Department of Engineering "Enzo Ferrari", University of Modena and Reggio Emilia, 41125 Modena, Italy.
Department of Education and Humanities, University of Modena and Reggio Emilia, 42121 Reggio Emilia, Italy.
Sensors (Basel). 2023 Jan 23;23(3):1286. doi: 10.3390/s23031286.

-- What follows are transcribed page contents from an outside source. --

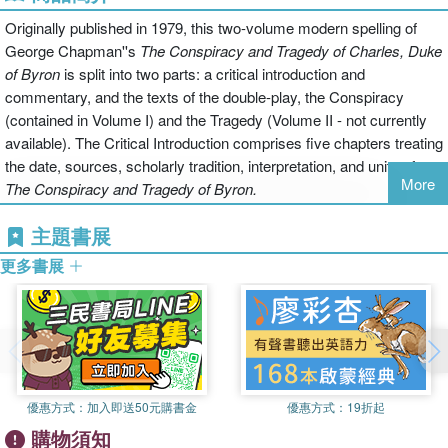
Originally published in 1979, this two-volume modern spelling of
George Chapman''s
The Conspiracy and Tragedy of Charles, Duke
of Byron
is split into two parts: a critical introduction and
commentary, and the texts of the double-play, the Conspiracy
(contained in Volume I) and the Tragedy (Volume II - not currently
available). The Critical Introduction comprises five chapters treating
the date, sources, scholarly tradition, interpretation, and unity of
More
The Conspiracy and Tragedy of Byron.
主題書展
更多書展
優惠方式：
加入即送50元購書金
優惠方式：
19折起
購物須知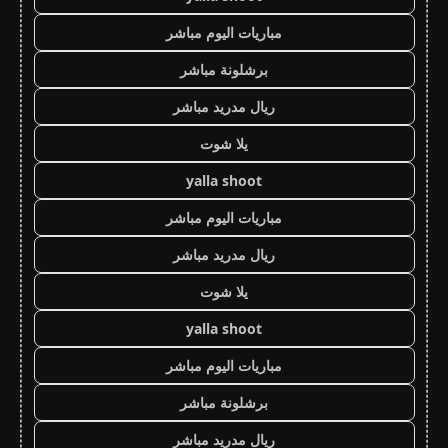
مباريات اليوم مباشر
برشلونة مباشر
ريال مدريد مباشر
يلا شوت
yalla shoot
مباريات اليوم مباشر
ريال مدريد مباشر
يلا شوت
yalla shoot
مباريات اليوم مباشر
برشلونة مباشر
ريال مدريد مباشر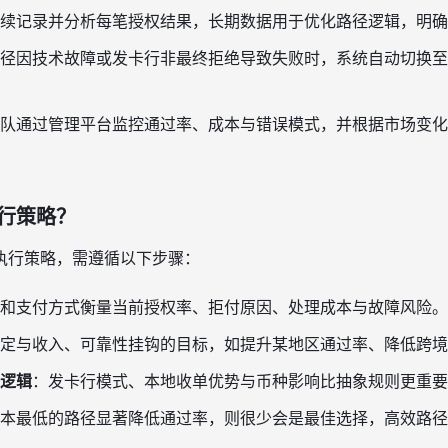
续记录并分析每笔授权结果，长期数据用于优化路径逻辑，明确
径因技术故障或发卡行非最终拒绝导致失败时，系统自动切换至
队通过管理平台监控通过率、成本与错误模式，并根据市场变化
行策略？
执行策略，需遵循以下步骤：
和支付方式衡量当前授权率、拒付原因、处理成本与故障风险。
定与收入、可靠性挂钩的目标，如提升某地区通过率、降低跨境
逻辑
：发卡行模式、本地收单优势与币种影响比抽象规则更重要
本最低的路径显著降低通过率，则很少会是最佳选择，高效路径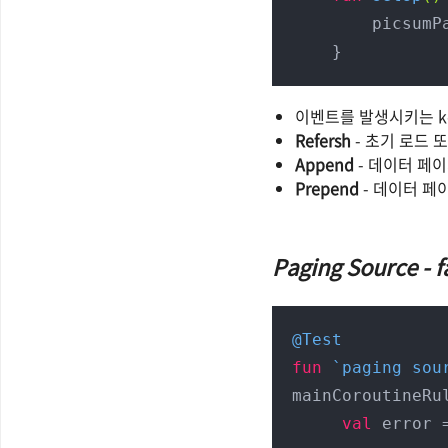
        picsumPagingSource = PicsumPagingSource(service)

    }
이벤트를 발생시키는 k
Refersh
- 초기 로드 
Append
- 데이터 페
Prepend
- 데이터 페
Paging Source - 
@Test
fun
 `paging sou
mainCoroutineRul
val
 error 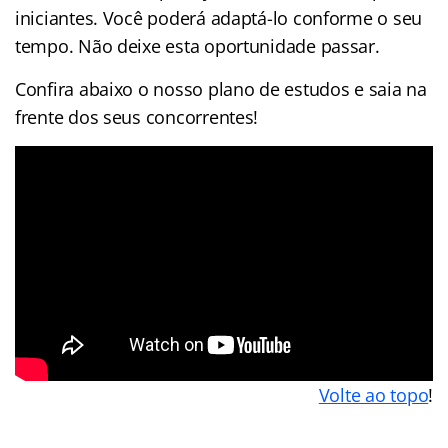
iniciantes. Você poderá adaptá-lo conforme o seu
tempo. Não deixe esta oportunidade passar.
Confira abaixo o nosso plano de estudos e saia na
frente dos seus concorrentes!
Volte ao topo
!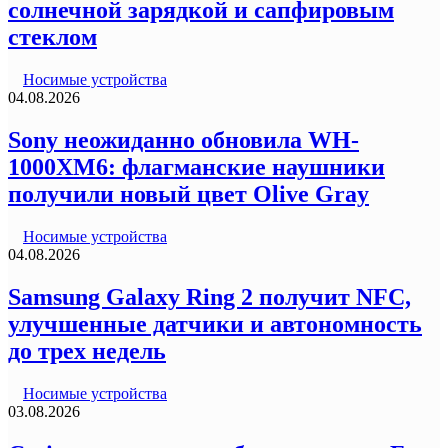
солнечной зарядкой и сапфировым
стеклом
Носимые устройства
04.08.2026
Sony неожиданно обновила WH-
1000XM6: флагманские наушники
получили новый цвет Olive Gray
Носимые устройства
04.08.2026
Samsung Galaxy Ring 2 получит NFC,
улучшенные датчики и автономность
до трех недель
Носимые устройства
03.08.2026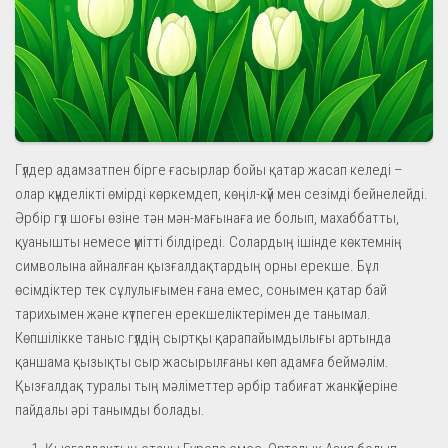
Гүлдер адамзатпен бірге ғасырлар бойы қатар жасап келеді –
олар күнделікті өмірді көркемдеп, көңіл-күй мен сезімді бейнелейді.
Әрбір гүл шоғы өзіне тән мән-мағынаға ие болып, махаббатты,
қуанышты немесе үмітті білдіреді. Солардың ішінде көктемнің
символына айналған қызғалдақтардың орны ерекше. Бұл
өсімдіктер тек сұлулығымен ғана емес, сонымен қатар бай
тарихымен және күтпеген ерекшеліктерімен де танымал.
Көпшілікке таныс гүлдің сыртқы қарапайымдылығы артында
қаншама қызықты сыр жасырылғаны көп адамға беймәлім.
Қызғалдақ туралы тың мәліметтер әрбір табиғат жанкүйеріне
пайдалы әрі танымды болады.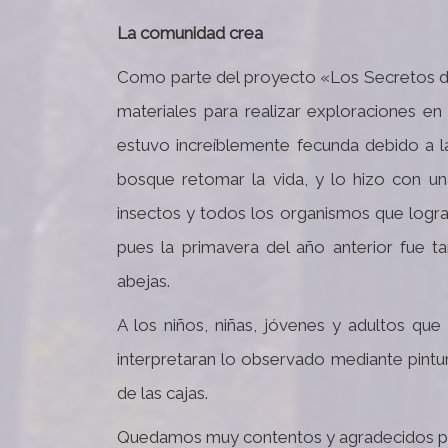
La comunidad crea
Como parte del proyecto «Los Secretos del 
materiales para realizar exploraciones en
estuvo increíblemente fecunda debido a la 
bosque retomar la vida, y lo hizo con una 
insectos y todos los organismos que lograr
pues la primavera del año anterior fue t
abejas.
A los niños, niñas, jóvenes y adultos qu
interpretaran lo observado mediante pintu
de las cajas.
Quedamos muy contentos y agradecidos por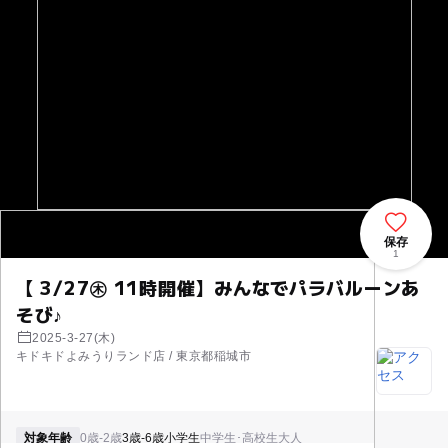
保存
1
【 3/27㊍ 11時開催】みんなでパラバルーンあ
そび♪
2025-3-27(木)
キドキドよみうりランド店 / 東京都稲城市
対象年齢
0歳-2歳
3歳-6歳
小学生
中学生･高校生
大人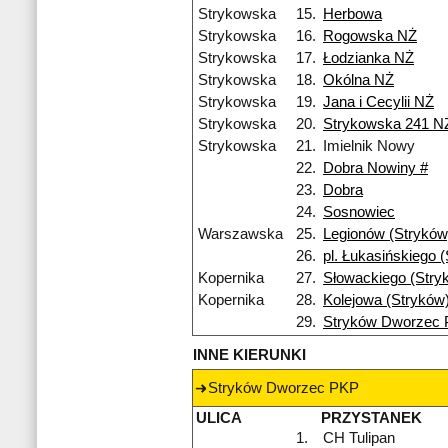
Strykowska
15.
Herbowa
Strykowska
16.
Rogowska NŻ
Strykowska
17.
Łodzianka NŻ
Strykowska
18.
Okólna NŻ
Strykowska
19.
Jana i Cecylii NŻ
Strykowska
20.
Strykowska 241 N
Strykowska
21.
Imielnik Nowy
22.
Dobra Nowiny #
23.
Dobra
24.
Sosnowiec
Warszawska
25.
Legionów (Stryków
26.
pl. Łukasińskiego 
Kopernika
27.
Słowackiego (Stry
Kopernika
28.
Kolejowa (Stryków
29.
Stryków Dworzec
INNE KIERUNKI
Stryków Dworzec PKP
ULICA
PRZYSTANEK
1.
CH Tulipan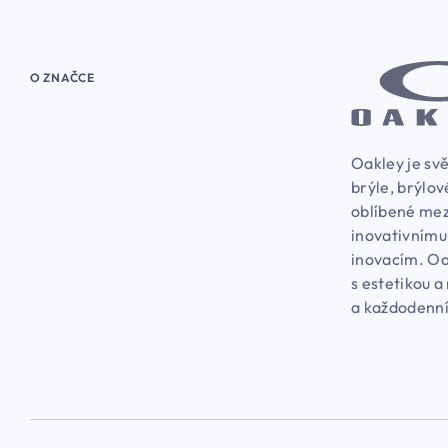
O ZNAČCE
Oakley je svě
brýle, brýlov
oblíbené mez
inovativnímu
inovacím. Oa
s estetikou a
a každodenní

Research related to fashion and e-commerce domains is gaining attention in computer vision and multimedia communities. Following this trend, this article tackles the task of generating fine-grained and accurate natural language descriptions of fashion items, a recently-proposed and under-explored challenge that is still far from being solved. To overcome the limitations of previous approaches, a transformer-based captioning model was designed with the integration of external textual memory that could be accessed through -nearest neighbor (NN) searches. From an architectural point of view, the proposed transformer model can read and retrieve items from the external memory through cross-attention operations, and tune the flow of information coming from the external memory thanks to a novel fully attentive gate. Experimental analyses were carried out on the fashion captioning dataset (FACAD) for fashion image captioning, which contains more than 130k fine-grained descriptions, validating the effectiveness of the proposed approach and the proposed architectural strategies in comparison with carefully designed baselines and state-of-the-art approaches. The presented method constantly outperforms all compared approaches, demonstrating its effectiveness for fashion image captioning.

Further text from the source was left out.